■ Action item
The entries that follow are to be duplicated in full, character for character.

[Page layout parsing data]
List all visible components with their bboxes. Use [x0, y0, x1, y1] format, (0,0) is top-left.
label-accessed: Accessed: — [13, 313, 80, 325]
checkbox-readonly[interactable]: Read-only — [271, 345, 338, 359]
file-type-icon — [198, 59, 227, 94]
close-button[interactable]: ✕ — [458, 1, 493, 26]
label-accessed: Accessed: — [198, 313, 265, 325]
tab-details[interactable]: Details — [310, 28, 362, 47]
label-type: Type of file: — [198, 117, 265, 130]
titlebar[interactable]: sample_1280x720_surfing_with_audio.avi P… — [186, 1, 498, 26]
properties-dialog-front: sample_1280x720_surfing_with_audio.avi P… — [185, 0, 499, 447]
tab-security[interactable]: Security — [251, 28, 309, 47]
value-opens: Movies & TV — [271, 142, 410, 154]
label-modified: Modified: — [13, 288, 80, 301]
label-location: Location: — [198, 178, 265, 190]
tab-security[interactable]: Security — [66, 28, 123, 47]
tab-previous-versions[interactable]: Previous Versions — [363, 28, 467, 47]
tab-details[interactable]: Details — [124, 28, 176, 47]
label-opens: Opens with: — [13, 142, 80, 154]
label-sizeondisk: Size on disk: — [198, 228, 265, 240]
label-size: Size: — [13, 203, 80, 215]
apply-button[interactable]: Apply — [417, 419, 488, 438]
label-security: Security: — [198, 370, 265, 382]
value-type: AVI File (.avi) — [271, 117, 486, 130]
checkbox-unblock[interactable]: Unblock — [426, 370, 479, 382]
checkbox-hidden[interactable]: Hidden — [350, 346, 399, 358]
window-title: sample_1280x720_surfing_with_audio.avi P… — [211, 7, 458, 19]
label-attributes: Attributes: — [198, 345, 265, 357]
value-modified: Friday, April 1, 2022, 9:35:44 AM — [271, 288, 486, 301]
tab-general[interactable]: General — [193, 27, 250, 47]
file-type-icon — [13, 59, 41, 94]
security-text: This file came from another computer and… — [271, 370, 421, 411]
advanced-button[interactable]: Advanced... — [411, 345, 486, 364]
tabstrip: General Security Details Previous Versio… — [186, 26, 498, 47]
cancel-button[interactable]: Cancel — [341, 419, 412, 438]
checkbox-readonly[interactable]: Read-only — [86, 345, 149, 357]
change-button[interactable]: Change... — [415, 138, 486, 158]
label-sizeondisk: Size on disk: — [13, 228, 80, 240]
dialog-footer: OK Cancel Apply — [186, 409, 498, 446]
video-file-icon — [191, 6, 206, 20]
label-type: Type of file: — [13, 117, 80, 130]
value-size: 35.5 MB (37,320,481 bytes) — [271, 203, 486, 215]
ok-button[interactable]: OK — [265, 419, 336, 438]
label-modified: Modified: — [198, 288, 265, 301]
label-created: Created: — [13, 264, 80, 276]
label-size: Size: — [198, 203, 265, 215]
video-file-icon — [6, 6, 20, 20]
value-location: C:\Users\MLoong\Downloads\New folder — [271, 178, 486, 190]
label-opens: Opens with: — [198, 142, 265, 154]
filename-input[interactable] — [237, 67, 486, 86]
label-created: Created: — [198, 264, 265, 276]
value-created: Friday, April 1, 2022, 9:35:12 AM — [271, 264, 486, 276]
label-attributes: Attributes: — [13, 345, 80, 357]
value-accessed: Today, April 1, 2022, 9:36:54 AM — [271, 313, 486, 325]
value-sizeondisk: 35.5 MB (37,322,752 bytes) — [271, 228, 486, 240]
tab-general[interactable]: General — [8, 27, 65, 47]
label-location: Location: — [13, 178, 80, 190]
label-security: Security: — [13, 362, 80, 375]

■ Completed task
List all visible components with their bboxes. Use [x0, y0, x1, y1] format, (0,0) is top-left.
label-accessed: Accessed: — [13, 313, 80, 325]
checkbox-readonly[interactable]: Read-only — [271, 345, 338, 359]
file-type-icon — [198, 59, 227, 94]
close-button[interactable]: ✕ — [458, 1, 493, 26]
label-accessed: Accessed: — [198, 313, 265, 325]
tab-details[interactable]: Details — [310, 28, 362, 47]
label-type: Type of file: — [198, 117, 265, 130]
titlebar[interactable]: sample_1280x720_surfing_with_audio.avi P… — [186, 1, 498, 26]
properties-dialog-front: sample_1280x720_surfing_with_audio.avi P… — [185, 0, 499, 447]
tab-security[interactable]: Security — [251, 28, 309, 47]
value-opens: Movies & TV — [271, 142, 410, 154]
label-modified: Modified: — [13, 288, 80, 301]
label-location: Location: — [198, 178, 265, 190]
tab-security[interactable]: Security — [66, 28, 123, 47]
tab-previous-versions[interactable]: Previous Versions — [363, 28, 467, 47]
tab-details[interactable]: Details — [124, 28, 176, 47]
label-opens: Opens with: — [13, 142, 80, 154]
label-sizeondisk: Size on disk: — [198, 228, 265, 240]
label-size: Size: — [13, 203, 80, 215]
apply-button[interactable]: Apply — [417, 419, 488, 438]
label-security: Security: — [198, 370, 265, 382]
value-type: AVI File (.avi) — [271, 117, 486, 130]
checkbox-unblock[interactable]: Unblock — [426, 370, 479, 382]
checkbox-hidden[interactable]: Hidden — [350, 346, 399, 358]
window-title: sample_1280x720_surfing_with_audio.avi P… — [211, 7, 458, 19]
label-attributes: Attributes: — [198, 345, 265, 357]
value-modified: Friday, April 1, 2022, 9:35:44 AM — [271, 288, 486, 301]
tab-general[interactable]: General — [193, 27, 250, 47]
file-type-icon — [13, 59, 41, 94]
security-text: This file came from another computer and… — [271, 370, 421, 411]
advanced-button[interactable]: Advanced... — [411, 345, 486, 364]
tabstrip: General Security Details Previous Versio… — [186, 26, 498, 47]
cancel-button[interactable]: Cancel — [341, 419, 412, 438]
checkbox-readonly[interactable]: Read-only — [86, 345, 149, 357]
change-button[interactable]: Change... — [415, 138, 486, 158]
label-sizeondisk: Size on disk: — [13, 228, 80, 240]
dialog-footer: OK Cancel Apply — [186, 409, 498, 446]
video-file-icon — [191, 6, 206, 20]
label-type: Type of file: — [13, 117, 80, 130]
value-size: 35.5 MB (37,320,481 bytes) — [271, 203, 486, 215]
ok-button[interactable]: OK — [265, 419, 336, 438]
label-modified: Modified: — [198, 288, 265, 301]
label-created: Created: — [13, 264, 80, 276]
label-size: Size: — [198, 203, 265, 215]
video-file-icon — [6, 6, 20, 20]
value-location: C:\Users\MLoong\Downloads\New folder — [271, 178, 486, 190]
label-opens: Opens with: — [198, 142, 265, 154]
filename-input[interactable] — [237, 67, 486, 86]
label-created: Created: — [198, 264, 265, 276]
value-created: Friday, April 1, 2022, 9:35:12 AM — [271, 264, 486, 276]
label-attributes: Attributes: — [13, 345, 80, 357]
value-accessed: Today, April 1, 2022, 9:36:54 AM — [271, 313, 486, 325]
value-sizeondisk: 35.5 MB (37,322,752 bytes) — [271, 228, 486, 240]
tab-general[interactable]: General — [8, 27, 65, 47]
label-location: Location: — [13, 178, 80, 190]
label-security: Security: — [13, 362, 80, 375]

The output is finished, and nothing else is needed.